Nelle montagne, in cui il territorio è stato meno manomesso dall'uomo, è preferibile conservare
le zone in cui sussistono pozze d'alpeggio in quantità accettabile; viceversa è problematico tutelare una zona umida isolata di piccole dimensioni per evidenti motivi di carattere genetico.
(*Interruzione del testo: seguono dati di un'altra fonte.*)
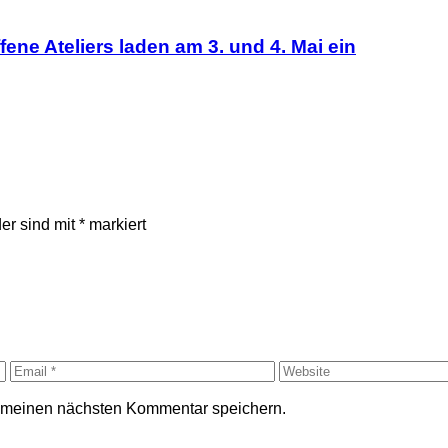
fene Ateliers laden am 3. und 4. Mai ein
der sind mit
*
markiert
r meinen nächsten Kommentar speichern.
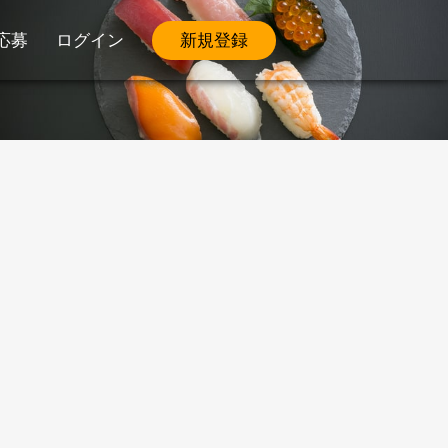
応募
ログイン
新規登録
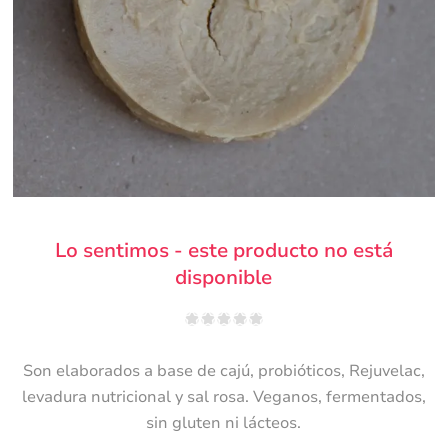
Lo sentimos - este producto no está
disponible
Son elaborados a base de cajú, probióticos, Rejuvelac,
levadura nutricional y sal rosa. Veganos, fermentados,
sin gluten ni lácteos.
L'area di rilevanza ambientale Val Cavallina-Sebino costituisce un importante esempio di salvaguardia ambientale, un progetto pilota nell'ambito delle aree protette, un'importante indicazione di come risolvere il problema delle migrazioni animali attraverso le strade.

Bibliografia

- Bruno S., Problemi di conservazione nel campo delI'erpetologia, Atti del 3° simp. naz. Cons. Nat., Bari, pp. 117-226, 1973.
- Bruno S., Lista rossa degli anfibi italiani, Riv. Piem. St. Nat., pp. 5-48, 1983.
- Furlanetto D., La valle del Freddo, Prov. di Bergamo, pp. 52, 1986.
- Sinsch U., Migration and orientation in anuran amphibians, Ethology, Ecology & Evolution, pp. 65-79, 1990.